Calculation of the inner product of vectors with allowed scalar values ​​0, 1 and 2 using the AVX properties

I am making an internal product of two tens of thousands dimension columns. Values ​​can only be 0, 1, or 2. They can be saved as characters. If for vectorizing calculations on a processor with the avx flag, I expect it to be 32 times faster. But the problem is that multiplication automatically converts characters to integers, which are 4 bytes. Thus, you can get a maximum of 8 times only in speed.
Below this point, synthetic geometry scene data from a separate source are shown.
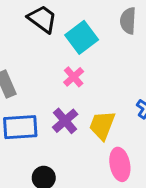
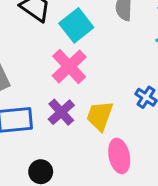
pink cross: (74, 77) -> (69, 66), size x1.6

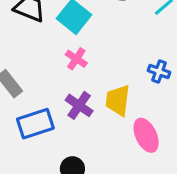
pink cross: (69, 66) -> (76, 59), size x0.6

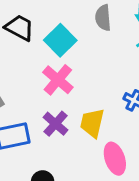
pink cross: (76, 59) -> (58, 80), size x1.5

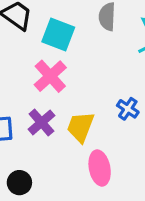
cyan square: (60, 40) -> (58, 34), turned -32

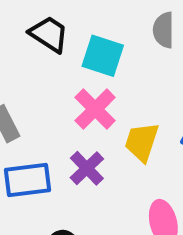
yellow trapezoid: (81, 127) -> (142, 142), moved

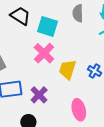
purple cross: (87, 168) -> (39, 95), moved

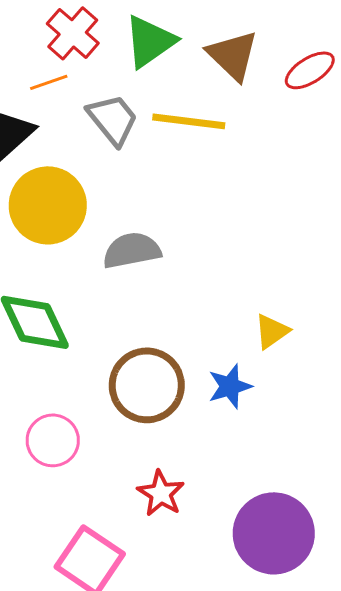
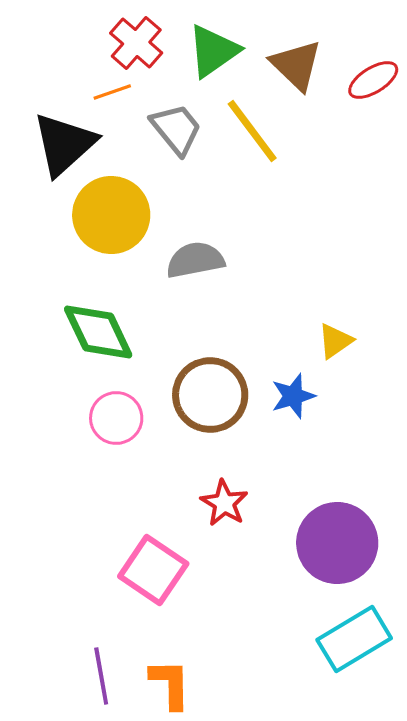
yellow line: (189, 121) -> (252, 131), turned 46
pink circle: (53, 440) -> (116, 418), moved

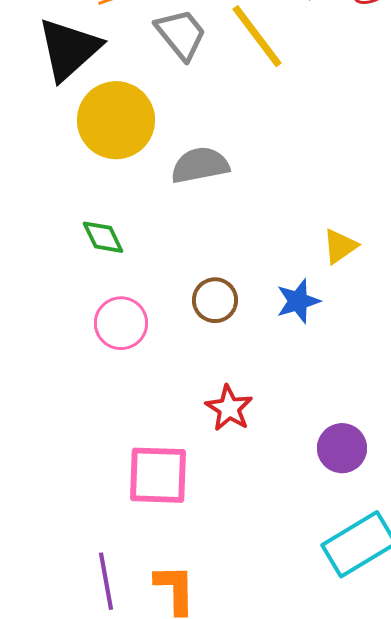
green diamond: (98, 332) -> (103, 237), size x0.6
brown circle: (210, 395) -> (215, 300), size x0.6
purple circle: (337, 543) -> (342, 448), size x0.6
pink square: (153, 570) -> (158, 475), turned -32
Is it possible to achieve speeds of 32 times?

btw, I am using Linux (Fedora 22 today) with g ++ 5.1.

+5
source share
3 answers

Assuming you have AVX2 (and not just AVX, which is intended only for floating point), you can use the vpmaddubsw instruction, for which the internal:

 __m256i _mm256_maddubs_epi16 (__m256i a, __m256i b) 
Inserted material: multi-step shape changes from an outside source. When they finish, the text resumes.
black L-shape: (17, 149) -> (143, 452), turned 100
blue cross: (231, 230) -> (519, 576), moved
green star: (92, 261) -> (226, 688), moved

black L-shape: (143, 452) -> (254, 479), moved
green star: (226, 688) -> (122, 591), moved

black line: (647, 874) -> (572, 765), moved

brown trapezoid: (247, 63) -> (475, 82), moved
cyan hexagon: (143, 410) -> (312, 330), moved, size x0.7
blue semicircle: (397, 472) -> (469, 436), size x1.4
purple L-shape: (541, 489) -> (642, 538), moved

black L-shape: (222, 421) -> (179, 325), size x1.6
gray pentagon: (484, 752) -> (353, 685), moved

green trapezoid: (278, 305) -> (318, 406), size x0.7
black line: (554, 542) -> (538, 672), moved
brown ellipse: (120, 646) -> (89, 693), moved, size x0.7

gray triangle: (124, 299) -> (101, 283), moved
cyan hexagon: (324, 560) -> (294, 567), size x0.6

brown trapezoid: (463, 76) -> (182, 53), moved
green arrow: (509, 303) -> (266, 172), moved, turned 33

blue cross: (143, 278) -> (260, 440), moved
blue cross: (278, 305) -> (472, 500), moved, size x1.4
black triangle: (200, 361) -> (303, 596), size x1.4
This does the multiplication of 8 bits x 8 bits (signed x unsigned, but that doesn’t matter for your case) and then adds a pair of adjacent terms to get the result of 16 bits. [1] This effectively gives you 32 x 8 x 8 bit multiplication in one instruction.

If you do not have AVX2, you can use the 128-bit version of SSE ( _mm_maddubs_epi16 ) to get 16 xx 8 x 8 bit bits in one instruction.
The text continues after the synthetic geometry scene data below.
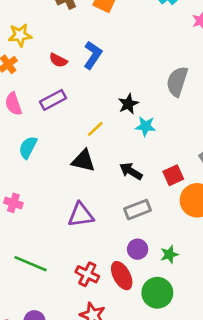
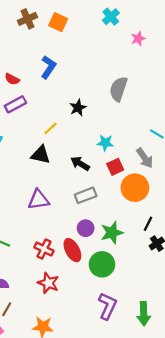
red semicircle: (58, 60) -> (12, 79), moved
cyan star: (145, 126) -> (105, 143), moved
green star: (169, 254) -> (112, 233), size x1.5

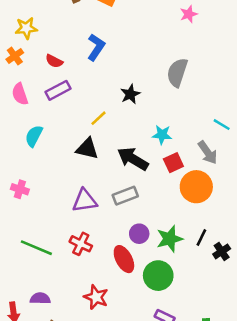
pink star: (138, 39) -> (189, 14), moved
black arrow: (80, 164) -> (133, 159), size x1.4
gray rectangle: (86, 195) -> (125, 196), moved
black line: (148, 224) -> (201, 237), moved
red cross: (44, 249) -> (81, 244), moved

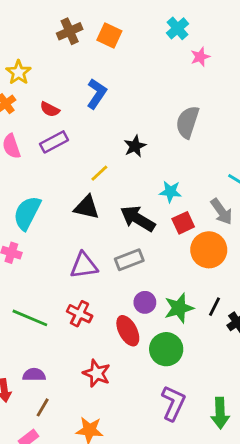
yellow star: (26, 28) -> (19, 72), turned -30
cyan semicircle: (34, 136) -> (27, 213), moved, size x1.4

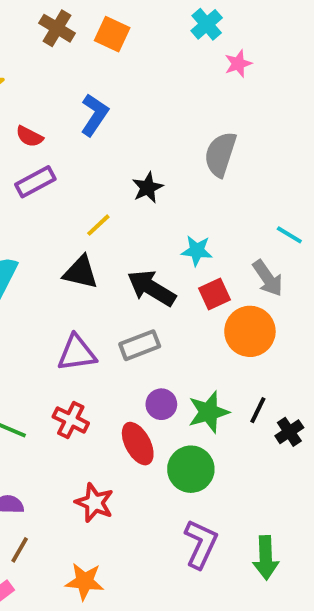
brown cross: (70, 31) -> (57, 28), turned -35

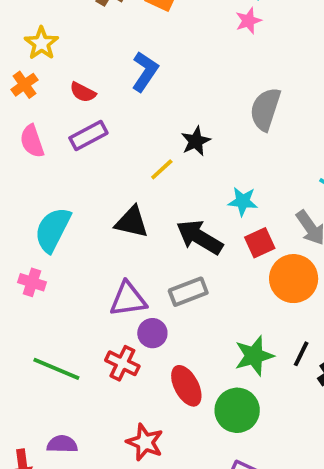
pink star: (238, 64) -> (248, 21), moved
yellow line: (98, 225) -> (162, 169), moved
purple circle: (161, 404) -> (152, 333), moved

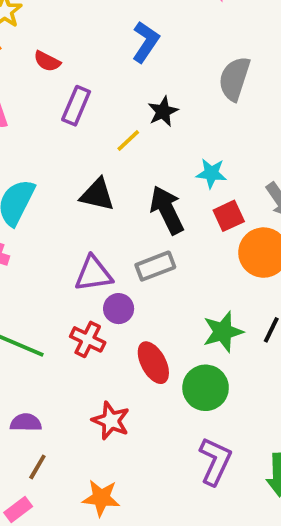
blue L-shape: (145, 72) -> (146, 42), moved
purple rectangle: (88, 136) -> (76, 106), moved, turned -39
black arrow: (199, 237) -> (167, 210), turned 33

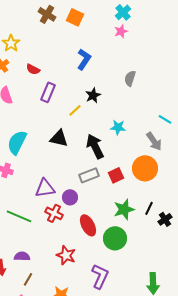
gray semicircle: (234, 79) -> (130, 78), size x0.7
red square: (229, 216) -> (116, 175), moved
purple triangle: (93, 274) -> (45, 188), moved
purple L-shape: (215, 461) -> (100, 276), moved

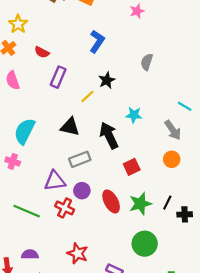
orange circle: (145, 168) -> (172, 159), moved, size x0.6
gray rectangle: (89, 175) -> (80, 159), moved
black cross: (165, 219) -> (185, 214), turned 32
red ellipse: (88, 225) -> (111, 201), moved
green circle: (115, 238) -> (145, 244), moved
Note that horizontal summation of 16-bit terms can take several instructions, but since your input range is quite small, you only need to perform this horizontal summation relatively infrequently. One possible method (for SSE):

 v = _mm_madd_epi16(v, _mm_set1_epi16(1)); // unpack/sum 16 -> 32 v = _mm_add_epi32(v, _mm_srli_si128(v, 8)); // shift and add 32 bit terms v = _mm_add_epi32(v, _mm_srli_si128(v, 4)); sum = _mm_cvtsi128_si32(v); // extract sum as scalar 

The implementation of AVX2 above is given as an exercise for the reader.

+12
source

It seems that the AVX instruction set does not have 8-bit multiplication, just an addition. The Intel Internal Interfaces Guide does not contain any 8-bit operations starting with _mm_mul* . ( edit : there is actually an 8-bit multiplication, but it has a misleading name - see @PaulR answer)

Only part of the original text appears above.